↓↓↓
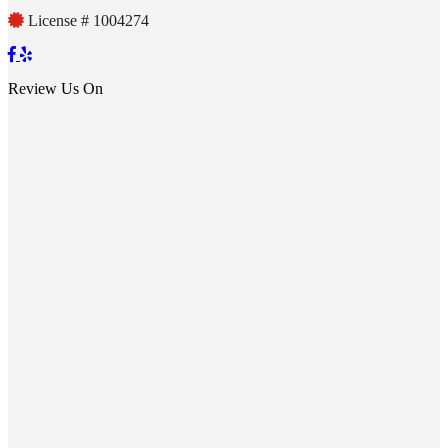
License # 1004274
Review Us On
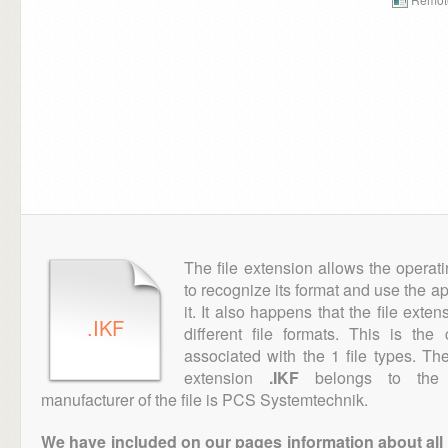
The file extension allows the operat
to recognize its format and use the a
it. It also happens that the file ext
.IKF
different file formats. This is th
associated with the 1 file types. T
extension
.IKF
belongs to the "
manufacturer of the file is PCS Systemtechnik.
We have included on our pages information about all th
↑↑↑
ACTION ITEM
Each line from the one containing "to recognize its format and use the a" through the last line of the material must be restated word for word, with no other text.

SOLUTION FOR THIS EXERCISE
to recognize its format and use the a
it. It also happens that the file ext
.IKF
different file formats. This is th
associated with the 1 file types. T
extension
.IKF
belongs to the "
manufacturer of the file is PCS Systemtechnik.
We have included on our pages information about all th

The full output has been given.